Il monitoraggio continuo delle unità abitative e dei residenti, ancorché esercitato con il consenso dei singaporiani, rappresenta certamente lo strumento per verificare l’efficacia di servizi innovativi, ma comporta anche un intervento invasivo dello Stato nella vita privata dei suoi cittadini. Il Governo, pertanto, assume la sentiment analysis, tratta dai numerosi sensori (gli smart objects) distribuiti sul territorio, ma anche dai cittadini stessi e persino dai social-network, per costruire le sue politiche in un percorso di aggiustamento continuo al fine di garantire la migliore aderenza alla volontà prevalente. Il patto tacito stipulato dal Governo con i cittadini, che prevede la cessione della privacy contro una condizione di benessere, di sicurezza e di pace sociale, trova un esempio convincente nella realizzazione dell’obiettivo di un’identità digitale. Insomma: il modello di tutela della privacy in vigore a Singapore non sembra proprio esportabile in Occidente.

In che modo il modello meritocratico confuciano può rappresentare un elemento di riflessione nell’attuale crisi delle democrazie liberali?
Si sta facendo strada anche nel dibattito scientifico occidentale, un filone tendente ad osservare con atteggiamento di apertura il modello rappresentato dalle strutture istituzionali ispirate dai valori confuciani, in particolare l’ordinamento cinese e l’ordinamento singaporiano. La tesi trova nel sociologo canadese D. A. Bell il suo più argomentato sostenitore.

L’autore propone un approccio efficientista per valutare il funzionamento dei sistemi di governo e rileva una ricorrenza tra le crisi delle liberaldemocrazie e le crisi delle economie degli Stati in cui le difficoltà istituzionali si manifestano. Quella parte della dottrina che guarda con attenzione al recupero di elementi del confucianesimo nella cultura giuridica occidentale, sottolinea in particolare il valore delle procedure di selezione della classe dirigente attraverso il canone meritocratico, proponendo una forma di “meritocrazia democratica”, che consegni alla periferia il compito di esercitare il voto, mentre i civil servant della organizzazione centrale dello Stato sarebbero scelti col criterio della cooptazione.
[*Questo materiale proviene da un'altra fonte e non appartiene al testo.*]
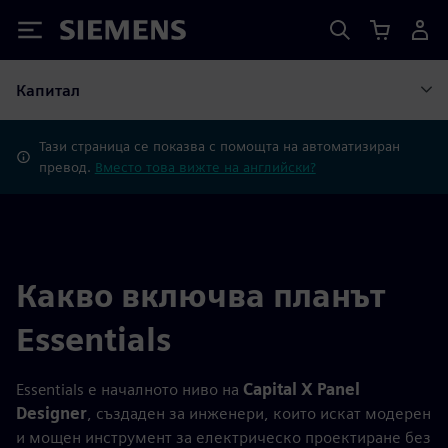
Siemens
Капитал
Тази страница се показва с помощта на автоматизиран
превод.
Вместо това вижте на английски?
Какво включва планът
Essentials
Essentials е началното ниво на
Capital X Panel
Designer
, създаден за инженери, които искат модерен
и мощен инструмент за електрическо проектиране без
A questa impostazione possono essere portate più obiezioni: a parte la pericolosa condizione autopoietica di una élite burocratica isolata dal consenso popolare, si evidenzia una certa enfatizzazione dell’efficientismo quale criterio esclusivo di valutazione della qualità del governo e un approccio aziendalistico riferito al controllo di performatività del personale politico, trascurando del tutto il profilo valoriale che caratterizza la democrazia. La democrazia, infatti, è valore in sé, e si declina attraverso principi etico-politici che non tollerano misurazioni alla stregua di bilanci aziendali, ma deve, invece, consentire la condivisione del popolo sovrano delle scelte politiche di fondo. La combinazione ideale, pertanto, potrebbe essere per le democrazie liberali quella che tenda a preservare i processi democratici di selezione della classe dirigente, ma accogliendo la sfida della qualità e della competenza che viene lanciata dall’esperienza singaporiana. Le strade possono essere diverse, ma s’incontrano sempre con i processi di formazione e con la leale competizione. Mai con la cooptazione.

Giuseppe (Pino) Pisicchio è professore associato di diritto pubblico comparato presso la UNINT – Università degli Studi Internazionali di Roma. Giornalista professionista, è stato deputato per 5 legislature, membro del Parlamento europeo e sottosegretario nei governi Amato e Ciampi. È autore di numerose monografie sui sistemi elettorali e la forma-partito nonché diversi saggi di politologia, cinque raccolte di poesie e un libro di narrativa, per un totale di 60 libri. Tra le pubblicazioni più recenti si segnalano: Codici Etici e Parlamenti. Profili comparatistici (Cedam, 2017) e Le Fondazioni Politiche. Profili di Diritto Italiano e Comparato (Cacucci, 2017).